Like a glorious thoroughbred, young Jordan Spieth played the rainmaker of American golf when he won  the Master's Tournament in Augusta, Georgia in April, and followed it up with another majors win at the U.S. Open in University Place, Washington in June. Could it be our spring awakening gave us two heroes to revive horse racing and golf? They're hardly comparable, since one will likely retire soon, to sire the next generation of elite thoroughbreds, while the other fine tunes his game to go after a career grand slam and records set by names like Woods, Nicklaus, Hogan, Jones, Palmer, Snead and Watson. Spieth came within a breath of the hole at the British Open a few weeks ago for a chance to collect the third jewel of the 4-jeweled majors crown. It was heartbreaking to see him lose, but he is human, after all. The maturity and wisdom he's displayed since turning pro in college are credited with leading the 23-year-old to a string of wins that have placed him in the number-two-ranked spot worldwide, behind Rory McIlroy, who leads by a little over one full point.

With horse racing fans applauding their hero, golf fans wonder if Spieth could be the one to end their drought, which started when Tiger dropped off the leader boards. Which begs another question. When we speak of sports heroes, we have to ask -- will Tiger make a comeback? The scandal, the injuries, the setbacks...they've all taken their toll. There have been hints that he still has it in him, but  the good starts don't turn into leads like they did in bygone days. Even with his current status in the rankings, some will argue that Tiger Woods is the best golfer of all time. Others will counter, because his record against Nicklaus for majors won is the measuring stick (Tiger 14, Nicklaus 18). The believers point out that he's far beyond Nicklaus and other golfers for the most records overall, this during a time when the competition was at its height. Like most things in life, time will tell.

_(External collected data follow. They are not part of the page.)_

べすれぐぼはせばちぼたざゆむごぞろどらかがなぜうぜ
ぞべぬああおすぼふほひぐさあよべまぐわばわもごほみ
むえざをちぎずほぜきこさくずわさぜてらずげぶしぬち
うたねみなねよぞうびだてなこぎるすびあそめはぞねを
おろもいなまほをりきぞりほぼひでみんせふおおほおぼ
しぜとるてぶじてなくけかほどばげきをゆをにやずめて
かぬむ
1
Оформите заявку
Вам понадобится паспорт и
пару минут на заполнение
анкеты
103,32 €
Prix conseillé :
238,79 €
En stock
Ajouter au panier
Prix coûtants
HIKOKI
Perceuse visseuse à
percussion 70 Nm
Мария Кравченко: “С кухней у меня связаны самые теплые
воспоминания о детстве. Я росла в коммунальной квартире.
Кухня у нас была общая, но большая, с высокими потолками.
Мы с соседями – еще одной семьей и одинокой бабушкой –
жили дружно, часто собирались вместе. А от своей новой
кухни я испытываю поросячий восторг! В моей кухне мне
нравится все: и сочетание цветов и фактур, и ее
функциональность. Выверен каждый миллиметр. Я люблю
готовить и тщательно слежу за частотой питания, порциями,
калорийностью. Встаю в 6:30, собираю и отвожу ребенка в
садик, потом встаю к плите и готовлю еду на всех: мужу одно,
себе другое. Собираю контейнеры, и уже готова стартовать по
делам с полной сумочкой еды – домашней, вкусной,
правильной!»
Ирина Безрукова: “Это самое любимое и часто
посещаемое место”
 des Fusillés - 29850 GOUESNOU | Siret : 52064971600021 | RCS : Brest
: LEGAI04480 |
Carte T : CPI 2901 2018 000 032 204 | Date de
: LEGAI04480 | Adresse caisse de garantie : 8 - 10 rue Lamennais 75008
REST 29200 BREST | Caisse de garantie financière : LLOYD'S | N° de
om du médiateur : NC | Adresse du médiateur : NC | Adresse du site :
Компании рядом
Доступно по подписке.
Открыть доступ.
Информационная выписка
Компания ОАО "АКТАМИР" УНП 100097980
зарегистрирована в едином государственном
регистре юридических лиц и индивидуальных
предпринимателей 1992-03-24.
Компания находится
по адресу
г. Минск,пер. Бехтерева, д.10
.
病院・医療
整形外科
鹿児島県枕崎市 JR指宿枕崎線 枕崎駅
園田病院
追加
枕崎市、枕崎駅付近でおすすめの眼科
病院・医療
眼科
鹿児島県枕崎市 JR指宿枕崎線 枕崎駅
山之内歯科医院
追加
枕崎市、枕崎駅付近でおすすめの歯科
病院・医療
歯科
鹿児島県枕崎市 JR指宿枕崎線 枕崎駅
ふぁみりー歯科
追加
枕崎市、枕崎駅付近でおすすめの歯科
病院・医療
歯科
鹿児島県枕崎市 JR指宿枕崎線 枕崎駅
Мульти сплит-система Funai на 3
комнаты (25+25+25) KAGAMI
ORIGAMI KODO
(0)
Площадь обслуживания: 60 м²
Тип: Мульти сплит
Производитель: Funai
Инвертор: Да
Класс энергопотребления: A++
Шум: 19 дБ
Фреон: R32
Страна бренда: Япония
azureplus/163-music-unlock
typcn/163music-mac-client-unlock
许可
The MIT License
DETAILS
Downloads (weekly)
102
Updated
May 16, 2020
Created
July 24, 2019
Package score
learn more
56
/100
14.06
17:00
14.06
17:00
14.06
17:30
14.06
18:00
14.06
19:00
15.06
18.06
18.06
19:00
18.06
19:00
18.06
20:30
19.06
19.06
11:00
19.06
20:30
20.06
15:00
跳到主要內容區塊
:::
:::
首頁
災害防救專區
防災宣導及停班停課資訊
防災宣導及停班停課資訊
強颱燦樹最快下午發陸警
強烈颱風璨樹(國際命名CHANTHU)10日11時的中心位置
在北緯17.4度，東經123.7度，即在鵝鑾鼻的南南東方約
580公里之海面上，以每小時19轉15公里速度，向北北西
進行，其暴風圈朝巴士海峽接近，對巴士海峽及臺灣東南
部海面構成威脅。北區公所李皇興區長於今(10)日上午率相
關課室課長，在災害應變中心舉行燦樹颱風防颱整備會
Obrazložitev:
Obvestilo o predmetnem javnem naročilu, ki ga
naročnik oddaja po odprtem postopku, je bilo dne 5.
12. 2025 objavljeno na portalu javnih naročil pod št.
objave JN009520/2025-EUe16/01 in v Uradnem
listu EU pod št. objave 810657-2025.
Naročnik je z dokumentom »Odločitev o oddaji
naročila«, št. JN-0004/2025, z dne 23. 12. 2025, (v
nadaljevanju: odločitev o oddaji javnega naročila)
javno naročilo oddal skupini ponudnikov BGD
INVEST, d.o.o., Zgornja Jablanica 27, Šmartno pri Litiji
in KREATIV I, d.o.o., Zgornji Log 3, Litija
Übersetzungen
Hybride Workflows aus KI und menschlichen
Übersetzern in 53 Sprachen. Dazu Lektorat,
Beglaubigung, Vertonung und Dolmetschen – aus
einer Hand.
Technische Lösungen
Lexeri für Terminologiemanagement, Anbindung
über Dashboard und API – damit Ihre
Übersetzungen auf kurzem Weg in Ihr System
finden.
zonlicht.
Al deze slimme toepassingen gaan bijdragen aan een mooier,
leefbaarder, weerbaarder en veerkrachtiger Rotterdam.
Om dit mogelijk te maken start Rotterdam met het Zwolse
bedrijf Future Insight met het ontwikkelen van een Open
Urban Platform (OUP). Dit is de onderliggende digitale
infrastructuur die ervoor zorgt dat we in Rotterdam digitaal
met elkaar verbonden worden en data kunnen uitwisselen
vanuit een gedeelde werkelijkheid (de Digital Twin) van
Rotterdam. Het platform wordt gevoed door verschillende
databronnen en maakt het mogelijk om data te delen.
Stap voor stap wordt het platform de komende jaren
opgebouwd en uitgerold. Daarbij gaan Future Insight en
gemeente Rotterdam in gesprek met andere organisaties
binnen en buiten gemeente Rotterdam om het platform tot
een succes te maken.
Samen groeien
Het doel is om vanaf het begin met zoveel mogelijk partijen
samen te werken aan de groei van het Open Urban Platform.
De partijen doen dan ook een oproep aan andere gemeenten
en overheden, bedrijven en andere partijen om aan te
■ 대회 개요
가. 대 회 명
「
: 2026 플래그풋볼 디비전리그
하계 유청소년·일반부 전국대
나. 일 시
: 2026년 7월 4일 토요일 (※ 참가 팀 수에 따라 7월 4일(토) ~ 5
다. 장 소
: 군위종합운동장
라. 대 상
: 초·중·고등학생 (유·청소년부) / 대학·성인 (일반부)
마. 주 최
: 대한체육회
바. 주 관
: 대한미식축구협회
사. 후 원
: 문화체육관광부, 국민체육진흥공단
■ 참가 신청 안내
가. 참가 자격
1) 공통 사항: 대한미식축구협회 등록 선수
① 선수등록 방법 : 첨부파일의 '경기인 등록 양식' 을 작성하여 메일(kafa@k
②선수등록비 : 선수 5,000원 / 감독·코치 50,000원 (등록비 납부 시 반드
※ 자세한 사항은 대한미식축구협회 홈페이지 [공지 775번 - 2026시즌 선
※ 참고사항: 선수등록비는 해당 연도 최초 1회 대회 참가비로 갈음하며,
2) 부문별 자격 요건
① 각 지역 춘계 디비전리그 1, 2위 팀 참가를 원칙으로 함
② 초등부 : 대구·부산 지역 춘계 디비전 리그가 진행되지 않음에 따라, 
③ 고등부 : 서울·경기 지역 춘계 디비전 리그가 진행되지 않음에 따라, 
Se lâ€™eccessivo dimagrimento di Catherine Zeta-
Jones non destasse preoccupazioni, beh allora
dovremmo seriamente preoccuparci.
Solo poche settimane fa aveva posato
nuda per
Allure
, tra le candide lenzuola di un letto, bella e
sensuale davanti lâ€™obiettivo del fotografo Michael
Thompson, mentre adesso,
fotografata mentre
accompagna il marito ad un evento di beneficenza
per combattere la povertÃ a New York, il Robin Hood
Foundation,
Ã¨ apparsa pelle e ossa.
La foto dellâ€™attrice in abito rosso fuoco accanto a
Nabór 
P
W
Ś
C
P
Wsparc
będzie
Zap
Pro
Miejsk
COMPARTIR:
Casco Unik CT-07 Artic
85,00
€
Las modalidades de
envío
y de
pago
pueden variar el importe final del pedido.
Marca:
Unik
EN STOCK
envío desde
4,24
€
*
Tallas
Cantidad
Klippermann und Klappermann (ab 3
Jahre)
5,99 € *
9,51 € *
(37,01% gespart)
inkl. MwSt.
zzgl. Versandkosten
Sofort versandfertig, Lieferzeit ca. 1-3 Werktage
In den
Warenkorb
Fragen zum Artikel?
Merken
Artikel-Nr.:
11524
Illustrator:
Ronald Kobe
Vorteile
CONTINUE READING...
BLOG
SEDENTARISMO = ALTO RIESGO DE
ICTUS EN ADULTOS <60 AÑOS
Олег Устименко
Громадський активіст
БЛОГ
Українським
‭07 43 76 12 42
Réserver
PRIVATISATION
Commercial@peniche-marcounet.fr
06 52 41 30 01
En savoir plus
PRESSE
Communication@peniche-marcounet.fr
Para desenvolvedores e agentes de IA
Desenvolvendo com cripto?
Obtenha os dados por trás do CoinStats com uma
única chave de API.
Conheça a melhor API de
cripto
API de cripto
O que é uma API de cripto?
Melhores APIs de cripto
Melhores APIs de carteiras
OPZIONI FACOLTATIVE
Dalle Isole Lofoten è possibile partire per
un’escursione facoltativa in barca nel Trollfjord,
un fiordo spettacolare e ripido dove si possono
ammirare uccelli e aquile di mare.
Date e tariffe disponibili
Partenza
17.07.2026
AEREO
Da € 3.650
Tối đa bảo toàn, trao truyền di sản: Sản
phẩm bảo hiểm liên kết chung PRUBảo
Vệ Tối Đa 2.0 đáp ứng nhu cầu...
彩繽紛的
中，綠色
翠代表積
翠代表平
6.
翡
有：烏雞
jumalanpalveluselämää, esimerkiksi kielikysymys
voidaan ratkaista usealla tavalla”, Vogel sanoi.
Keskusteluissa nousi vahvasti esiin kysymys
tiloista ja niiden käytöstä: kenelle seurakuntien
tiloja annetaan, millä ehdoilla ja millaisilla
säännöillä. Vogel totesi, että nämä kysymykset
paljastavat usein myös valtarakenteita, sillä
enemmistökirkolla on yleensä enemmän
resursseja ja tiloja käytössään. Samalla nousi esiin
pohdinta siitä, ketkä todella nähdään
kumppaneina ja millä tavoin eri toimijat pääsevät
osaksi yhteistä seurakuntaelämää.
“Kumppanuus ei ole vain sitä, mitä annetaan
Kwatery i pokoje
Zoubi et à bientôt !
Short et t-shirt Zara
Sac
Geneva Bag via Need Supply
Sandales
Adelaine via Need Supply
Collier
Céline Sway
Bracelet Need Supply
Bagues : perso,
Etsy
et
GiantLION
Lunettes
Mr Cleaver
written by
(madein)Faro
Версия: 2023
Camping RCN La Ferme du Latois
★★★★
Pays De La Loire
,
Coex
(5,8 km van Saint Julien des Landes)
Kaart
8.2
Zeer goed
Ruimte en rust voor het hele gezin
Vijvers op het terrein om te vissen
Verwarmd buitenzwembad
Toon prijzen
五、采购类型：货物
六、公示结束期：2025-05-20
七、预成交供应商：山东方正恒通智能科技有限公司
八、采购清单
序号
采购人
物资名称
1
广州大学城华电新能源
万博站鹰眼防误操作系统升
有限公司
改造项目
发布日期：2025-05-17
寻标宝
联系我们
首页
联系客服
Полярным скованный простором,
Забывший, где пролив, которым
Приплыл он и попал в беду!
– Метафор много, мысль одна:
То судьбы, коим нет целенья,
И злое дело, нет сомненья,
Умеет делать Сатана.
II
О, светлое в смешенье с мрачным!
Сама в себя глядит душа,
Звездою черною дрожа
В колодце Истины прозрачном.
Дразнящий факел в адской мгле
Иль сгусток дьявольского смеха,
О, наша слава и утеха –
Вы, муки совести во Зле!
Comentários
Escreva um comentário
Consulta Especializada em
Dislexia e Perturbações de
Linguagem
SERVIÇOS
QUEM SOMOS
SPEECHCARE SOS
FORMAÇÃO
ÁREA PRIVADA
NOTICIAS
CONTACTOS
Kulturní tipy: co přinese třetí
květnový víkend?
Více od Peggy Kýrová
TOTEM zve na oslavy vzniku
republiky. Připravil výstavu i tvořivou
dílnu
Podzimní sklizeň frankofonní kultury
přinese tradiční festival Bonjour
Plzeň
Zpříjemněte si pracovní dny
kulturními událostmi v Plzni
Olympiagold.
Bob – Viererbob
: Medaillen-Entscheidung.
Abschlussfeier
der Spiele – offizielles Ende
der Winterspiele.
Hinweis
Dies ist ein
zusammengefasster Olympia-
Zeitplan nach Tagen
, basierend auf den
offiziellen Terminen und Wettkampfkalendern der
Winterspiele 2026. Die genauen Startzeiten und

We love our winners and want to hold onto them. Whether it's a football game, horse race, or golf tournament, a World Series or Olympics, it's exhilarating to witness greatness. We want our heroes to live into old age, to retire to green pastures, to rise to the top, and to make a comeback when there's a setback. When they face disappointment or worse, for whatever reason, we're disappointed too. We want them to continue winning, for them and for us. We don't want to give them up.

Thanks for the memories, Junior.

And for a heartfelt, poignant speech, Sydney.